The preacher paused, hoping to hear some encouraging word in correspondence to the gesture, but none came.

Then he spoke of Moses and of Joshua, for he was following the tale of God's rejection of sinful nations.

Toyner answered now. His eye was clearer, his hand steadier. "I have read there's many that say that God could not have told His people to slay whole nations, men, women, and children. I think it's the shallowest thing that was ever said. I don't know about His telling people to do it—that may be a poem; but that He gave it to them to do, that He gives it to winds and floods and fires and plagues to do, time and time and again, is as certain as that if there's a God He must have things His way or He isn't God. But I don't believe that in this world, or in the next, He ever left man, woman, or child, but lived with each one all through the sin and the destruction. And, sir, I take it that men couldn't see that until at last there came One who looked into God's heart and saw the truth, and He wanted to tell it, but there were no words, so though He had power in Him to be King over the whole earth, He chose instead to be the companion of sinners, and to go down into all the depths of pain and shame and death and hell. And He said His Father had been doing it always, and He did it to show forth the Father. That is what it means. I am sure that is what it means."
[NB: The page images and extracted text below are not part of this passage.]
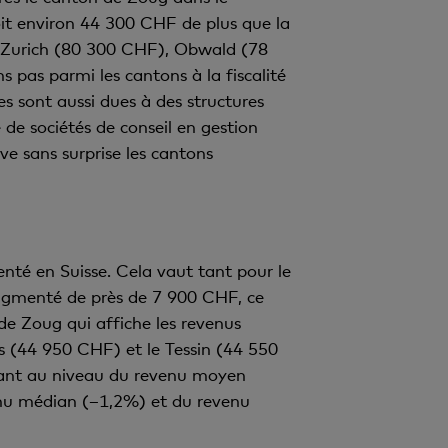
oit environ 44 300 CHF de plus que la
, Zurich (80 300 CHF), Obwald (78
pas parmi les cantons à la fiscalité
es sont aussi dues à des structures
 de sociétés de conseil en gestion
e sans surprise les cantons
nté en Suisse. Cela vaut tant pour le
augmenté de près de 7 900 CHF, ce
e Zoug qui affiche les revenus
s (44 950 CHF) et le Tessin (44 550
 tant au niveau du revenu moyen
nu médian (–1,2%) et du revenu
The preacher was surprised to see the transformation that was going on in the man before him. That wonderful law which gives to some centre of energy in the brain the control of bodily strength, if but the right relationship between mind and body can be established, was again working, although in a lesser degree than formerly, to restore this man before his eyes. Bart, who had appeared shrunken, trembling, and watery-eyed, was pulling himself together with some strength that he had got from somewhere, and was standing up again ready to play a man's part. The preacher did not understand why. There seemed to him to have been nothing but failure in the interview. He made one more effort; he put the last stone in his sling. Toyner had just spoken of the sacrifice of Calvary, and to the preacher it seemed that he set it at naught, because he was claiming salvation for those who mocked as well as for those who believe.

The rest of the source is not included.